Some weeks ago I ordered two color transfers from Howard. I got them about two weeks before I needed them. Got a call from Mr. Howard asking me how I liked them, told me to call back after I used them.

Well I ended up having problems with the transfers. I did call Howard back and there wasn't anyone available to speak to me so I left a message. No one called me back. In the interim I'm pretty sure I've lost the customer and so I haven't called them again.

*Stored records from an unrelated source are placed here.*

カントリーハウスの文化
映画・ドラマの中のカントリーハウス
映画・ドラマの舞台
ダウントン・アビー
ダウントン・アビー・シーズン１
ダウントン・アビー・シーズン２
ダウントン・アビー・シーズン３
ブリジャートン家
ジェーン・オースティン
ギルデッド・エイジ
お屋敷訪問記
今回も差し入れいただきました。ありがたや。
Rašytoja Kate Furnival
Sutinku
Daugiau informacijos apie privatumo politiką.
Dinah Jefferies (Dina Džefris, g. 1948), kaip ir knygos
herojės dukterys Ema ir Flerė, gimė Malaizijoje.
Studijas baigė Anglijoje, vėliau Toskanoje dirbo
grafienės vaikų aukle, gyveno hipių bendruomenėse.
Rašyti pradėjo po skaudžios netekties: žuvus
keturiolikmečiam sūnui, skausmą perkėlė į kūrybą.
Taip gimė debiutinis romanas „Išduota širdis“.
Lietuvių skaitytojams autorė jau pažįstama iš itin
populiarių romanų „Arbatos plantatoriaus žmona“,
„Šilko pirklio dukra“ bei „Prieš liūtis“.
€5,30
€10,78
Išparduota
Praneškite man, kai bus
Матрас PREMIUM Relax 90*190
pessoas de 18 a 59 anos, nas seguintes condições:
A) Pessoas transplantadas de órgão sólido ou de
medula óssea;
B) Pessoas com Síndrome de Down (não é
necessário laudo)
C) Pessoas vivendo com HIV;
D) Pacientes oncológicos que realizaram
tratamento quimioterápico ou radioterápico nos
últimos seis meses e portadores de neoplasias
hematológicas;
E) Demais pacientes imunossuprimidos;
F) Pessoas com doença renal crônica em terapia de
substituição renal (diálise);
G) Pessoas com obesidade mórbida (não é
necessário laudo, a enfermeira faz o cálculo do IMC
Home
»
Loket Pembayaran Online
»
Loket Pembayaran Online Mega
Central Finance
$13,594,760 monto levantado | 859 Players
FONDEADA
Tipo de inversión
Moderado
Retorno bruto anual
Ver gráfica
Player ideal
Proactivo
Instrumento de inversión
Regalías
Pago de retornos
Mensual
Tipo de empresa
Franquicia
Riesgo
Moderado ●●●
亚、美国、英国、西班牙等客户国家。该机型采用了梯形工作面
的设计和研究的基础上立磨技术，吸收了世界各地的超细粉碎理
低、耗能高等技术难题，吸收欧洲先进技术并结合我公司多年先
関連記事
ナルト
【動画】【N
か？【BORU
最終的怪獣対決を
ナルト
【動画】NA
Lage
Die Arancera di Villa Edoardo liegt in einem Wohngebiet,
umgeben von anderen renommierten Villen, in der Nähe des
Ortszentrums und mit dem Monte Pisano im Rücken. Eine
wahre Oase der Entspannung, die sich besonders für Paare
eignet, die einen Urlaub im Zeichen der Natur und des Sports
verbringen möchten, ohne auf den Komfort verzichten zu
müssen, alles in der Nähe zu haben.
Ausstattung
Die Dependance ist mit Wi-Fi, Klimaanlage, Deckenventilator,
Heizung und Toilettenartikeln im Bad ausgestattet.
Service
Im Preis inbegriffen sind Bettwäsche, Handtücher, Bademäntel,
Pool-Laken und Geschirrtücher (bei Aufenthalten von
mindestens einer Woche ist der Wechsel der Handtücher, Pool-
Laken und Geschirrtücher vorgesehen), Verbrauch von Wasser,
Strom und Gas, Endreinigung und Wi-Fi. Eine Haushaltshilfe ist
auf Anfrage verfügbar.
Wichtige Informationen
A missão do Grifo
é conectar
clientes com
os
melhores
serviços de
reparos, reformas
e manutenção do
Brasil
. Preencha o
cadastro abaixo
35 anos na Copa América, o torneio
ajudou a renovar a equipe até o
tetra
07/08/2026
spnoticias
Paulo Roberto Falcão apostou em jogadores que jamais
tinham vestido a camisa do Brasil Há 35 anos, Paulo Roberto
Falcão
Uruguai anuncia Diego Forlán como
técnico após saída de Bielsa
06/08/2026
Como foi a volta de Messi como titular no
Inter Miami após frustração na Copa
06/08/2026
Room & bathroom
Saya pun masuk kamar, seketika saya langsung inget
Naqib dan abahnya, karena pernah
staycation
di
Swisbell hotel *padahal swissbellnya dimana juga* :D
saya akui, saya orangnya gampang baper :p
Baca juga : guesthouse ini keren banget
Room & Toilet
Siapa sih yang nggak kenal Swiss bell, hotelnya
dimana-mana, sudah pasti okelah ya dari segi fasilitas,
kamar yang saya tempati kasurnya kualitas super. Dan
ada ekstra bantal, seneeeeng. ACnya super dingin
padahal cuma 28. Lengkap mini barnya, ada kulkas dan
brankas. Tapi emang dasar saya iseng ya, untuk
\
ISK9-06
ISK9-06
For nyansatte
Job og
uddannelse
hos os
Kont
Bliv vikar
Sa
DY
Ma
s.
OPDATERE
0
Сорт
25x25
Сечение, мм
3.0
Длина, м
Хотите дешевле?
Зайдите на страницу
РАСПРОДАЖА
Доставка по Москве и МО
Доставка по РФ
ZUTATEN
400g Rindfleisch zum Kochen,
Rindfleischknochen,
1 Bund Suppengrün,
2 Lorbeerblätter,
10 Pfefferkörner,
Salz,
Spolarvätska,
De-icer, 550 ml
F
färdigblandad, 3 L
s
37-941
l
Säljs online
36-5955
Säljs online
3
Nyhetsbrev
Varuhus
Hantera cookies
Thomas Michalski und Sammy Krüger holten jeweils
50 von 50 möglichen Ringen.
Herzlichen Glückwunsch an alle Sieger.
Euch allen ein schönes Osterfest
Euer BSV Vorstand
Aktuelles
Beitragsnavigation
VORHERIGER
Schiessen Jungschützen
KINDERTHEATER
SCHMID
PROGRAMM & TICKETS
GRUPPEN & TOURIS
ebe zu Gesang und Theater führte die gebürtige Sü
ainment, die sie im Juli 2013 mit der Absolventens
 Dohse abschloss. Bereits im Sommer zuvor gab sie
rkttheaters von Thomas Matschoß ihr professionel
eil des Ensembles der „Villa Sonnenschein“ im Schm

The problem occurred after the transfers were pressed... I had to peel them exactly four seconds (figured out through trial and error) after removing them from the press. One second early and only half the black ink would stick, one second too late and the black ink would pull off the shirt. Peel it at four seconds and it was perfect. Frankly this was a major pain in the butt. I did try to experiment a bit with time, temp and pressure but increasing any of those made the problems worse. The white ink was fine no matter what. Anyone else had a problem like that? I'm guessing the black ink which would have been printed first was overcured.


----------



## Teamwear (Mar 12, 2007)

That is what it sounds like. 

We used Howard for a while until we bought screen equipment. Not bad for what they do. We went to them because they were a little less than Transfer express-but now if we use a transfer we spend the money for Transfer Express. We have never really had any problems with the goof proof formula.


----------